--- SUPPLIED RECORDS ---

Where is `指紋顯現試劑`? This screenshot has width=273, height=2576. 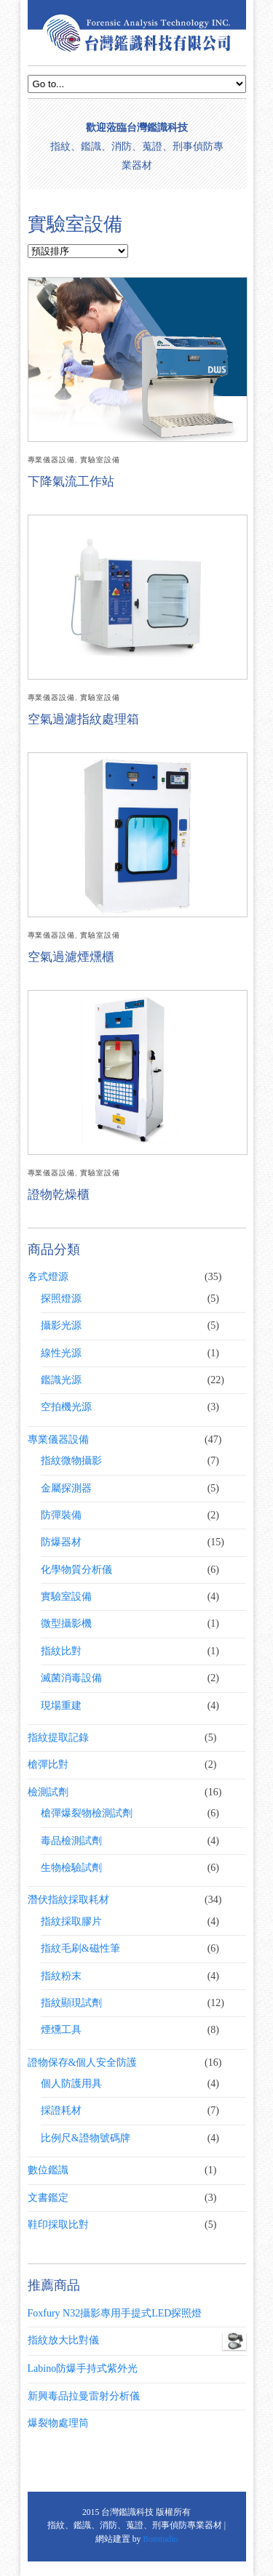
指紋顯現試劑 is located at coordinates (71, 2002).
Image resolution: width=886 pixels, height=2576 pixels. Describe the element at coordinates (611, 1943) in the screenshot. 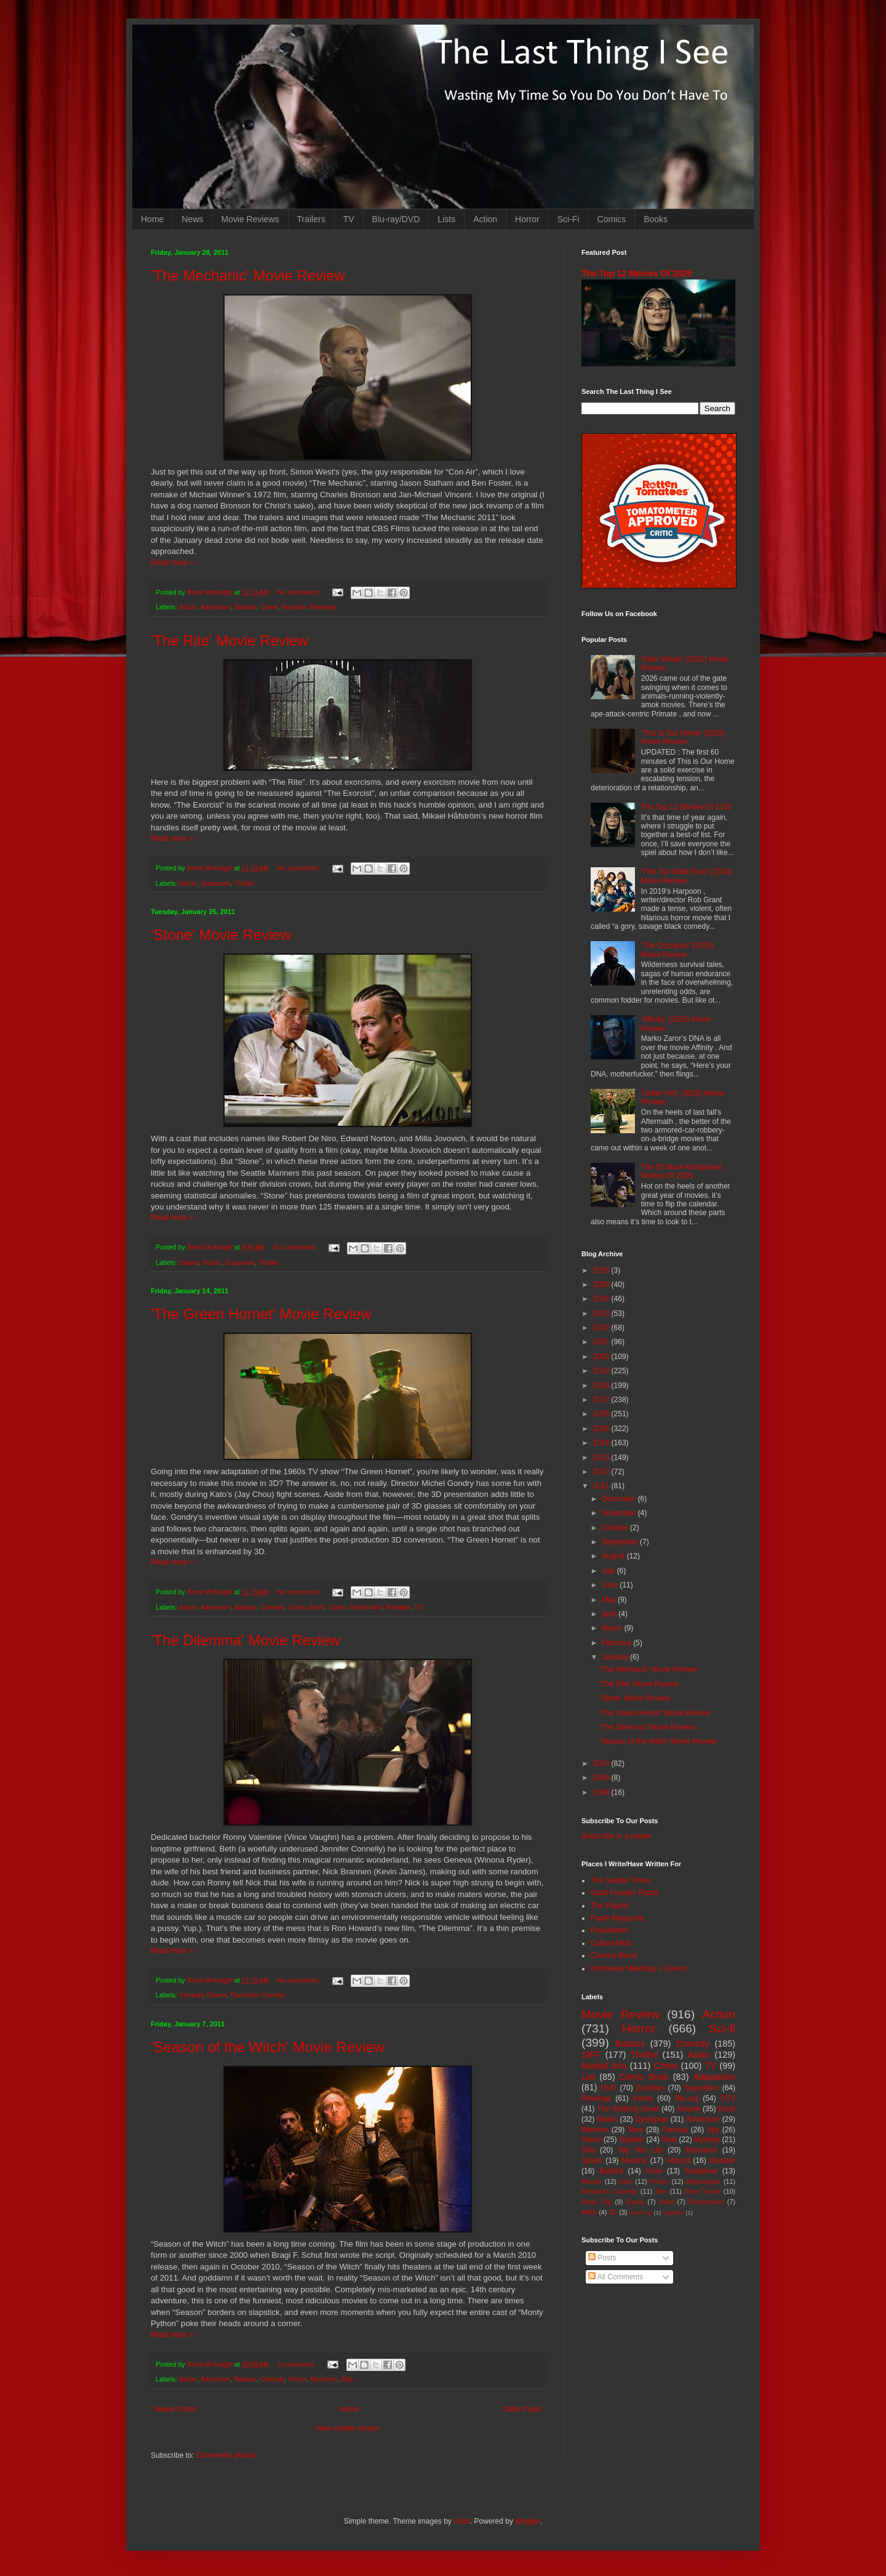

I see `Culture Mob` at that location.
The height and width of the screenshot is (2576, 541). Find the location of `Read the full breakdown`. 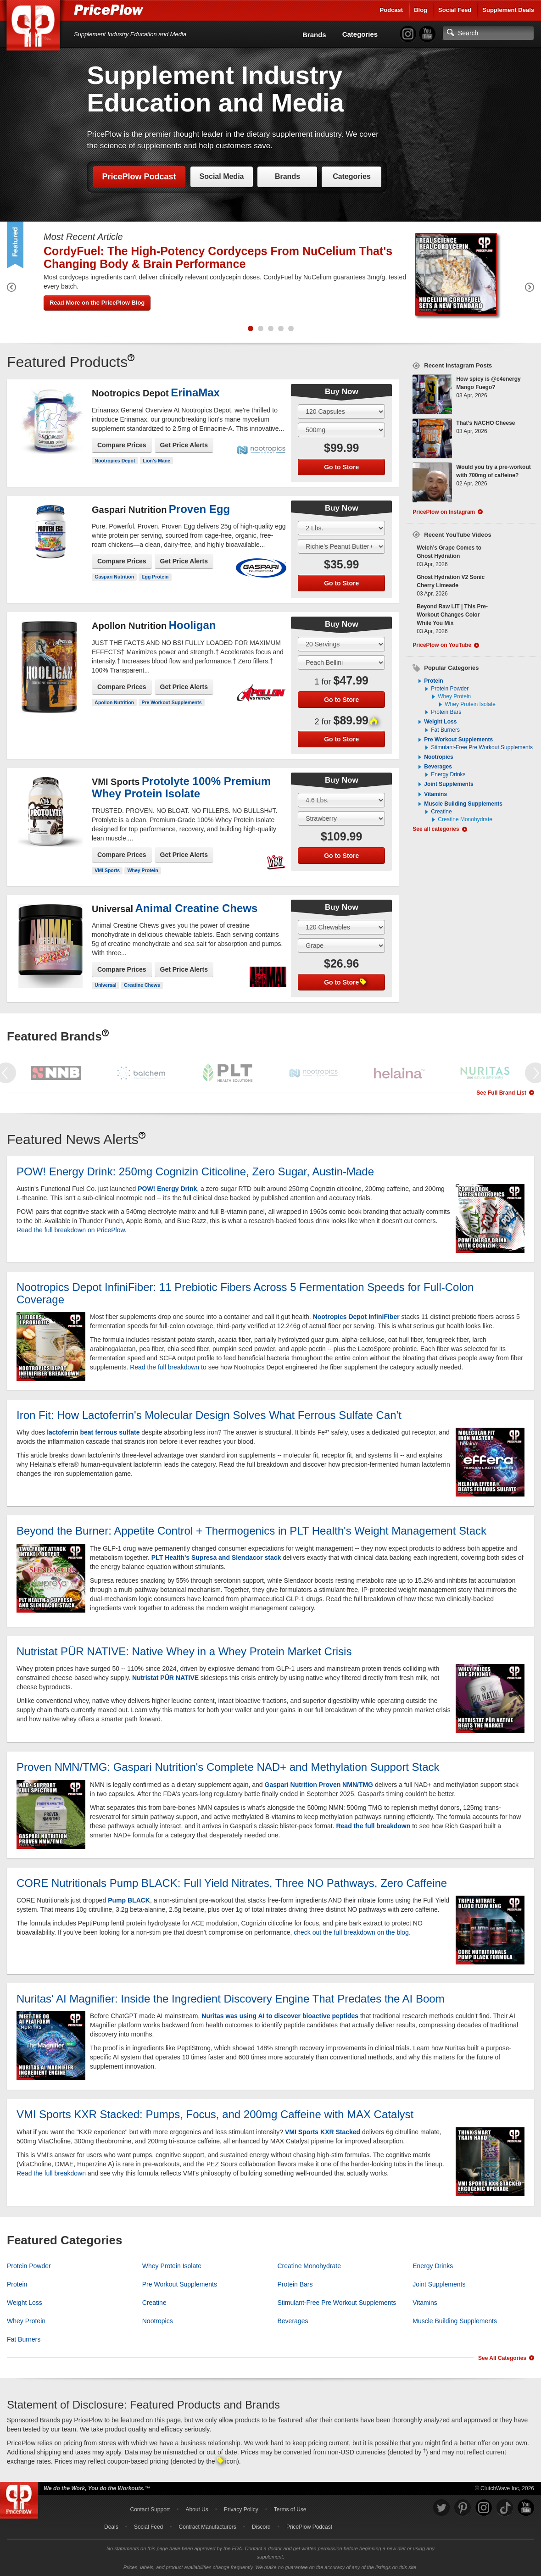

---

TASK GOAL → Set down each line of the material exactly and skip every image.

RESPONSE TO THE TASK →
Where is `指紋顯現試劑`? This screenshot has width=273, height=2576. 
指紋顯現試劑 is located at coordinates (71, 2002).
Image resolution: width=886 pixels, height=2576 pixels. Describe the element at coordinates (611, 1943) in the screenshot. 

I see `Culture Mob` at that location.
The height and width of the screenshot is (2576, 541). Find the location of `Read the full breakdown`. 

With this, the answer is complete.